-- WHAT TO WORK ON --
Each entry below is to be written out exactly, and the pictures are to be left out.

(Saved data entries)
********************

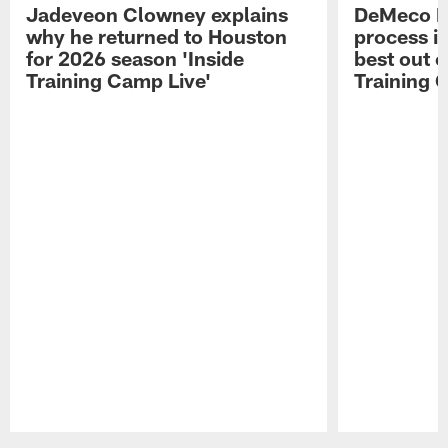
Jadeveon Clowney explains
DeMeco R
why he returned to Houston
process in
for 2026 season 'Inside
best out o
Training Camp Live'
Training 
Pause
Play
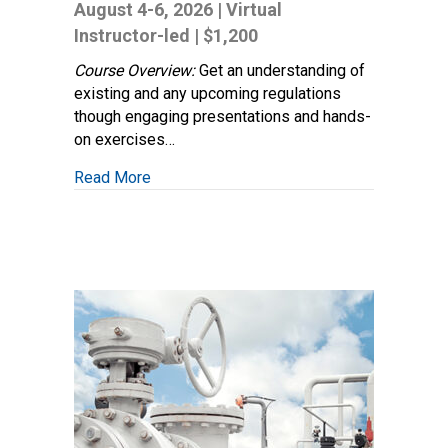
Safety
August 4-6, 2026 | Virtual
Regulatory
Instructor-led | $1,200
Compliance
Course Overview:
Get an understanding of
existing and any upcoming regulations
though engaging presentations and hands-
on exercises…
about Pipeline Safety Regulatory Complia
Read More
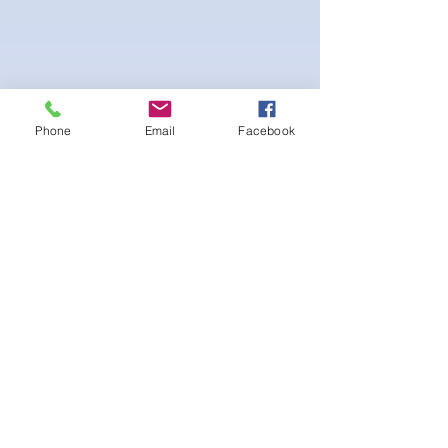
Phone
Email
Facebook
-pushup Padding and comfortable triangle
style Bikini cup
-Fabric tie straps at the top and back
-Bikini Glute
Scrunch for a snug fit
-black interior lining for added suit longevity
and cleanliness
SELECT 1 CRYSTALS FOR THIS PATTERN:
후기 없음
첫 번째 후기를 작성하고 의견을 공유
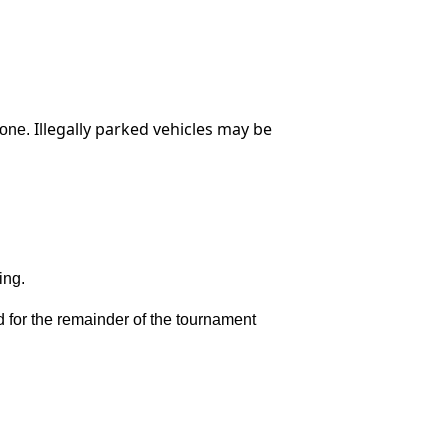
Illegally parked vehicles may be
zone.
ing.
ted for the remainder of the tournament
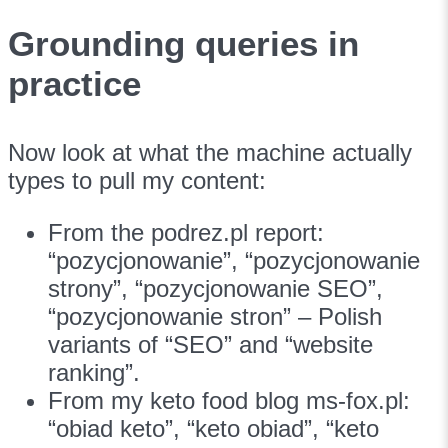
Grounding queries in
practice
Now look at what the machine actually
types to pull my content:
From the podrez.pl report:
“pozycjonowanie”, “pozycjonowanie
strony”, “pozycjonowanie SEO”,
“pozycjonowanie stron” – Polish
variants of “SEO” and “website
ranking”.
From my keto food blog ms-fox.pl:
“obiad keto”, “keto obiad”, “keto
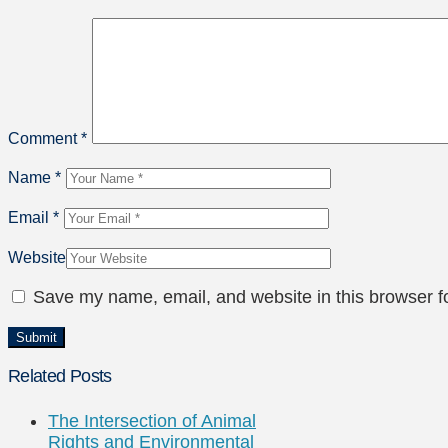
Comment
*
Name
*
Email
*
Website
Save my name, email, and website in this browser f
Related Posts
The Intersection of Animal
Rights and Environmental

********************

-- EXPECTED ANSWER --
Jadeveon Clowney explains
DeMeco R
why he returned to Houston
process in
for 2026 season 'Inside
best out o
Training Camp Live'
Training 
Pause
Play
Safety
August 4-6, 2026 | Virtual
Regulatory
Instructor-led | $1,200
Compliance
Course Overview:
Get an understanding of
existing and any upcoming regulations
though engaging presentations and hands-
on exercises…
about Pipeline Safety Regulatory Complia
Read More
Phone
Email
Facebook
-pushup Padding and comfortable triangle
style Bikini cup
-Fabric tie straps at the top and back
-Bikini Glute
Scrunch for a snug fit
-black interior lining for added suit longevity
and cleanliness
SELECT 1 CRYSTALS FOR THIS PATTERN:
후기 없음
첫 번째 후기를 작성하고 의견을 공유
Illegally parked vehicles may be
zone.
ing.
ted for the remainder of the tournament
Grounding queries in
practice
Now look at what the machine actually
types to pull my content:
From the podrez.pl report:
“pozycjonowanie”, “pozycjonowanie
strony”, “pozycjonowanie SEO”,
“pozycjonowanie stron” – Polish
variants of “SEO” and “website
ranking”.
From my keto food blog ms-fox.pl:
“obiad keto”, “keto obiad”, “keto
Comment
*
Name
*
Email
*
Website
Save my name, email, and website in this browser f
Related Posts
The Intersection of Animal
Rights and Environmental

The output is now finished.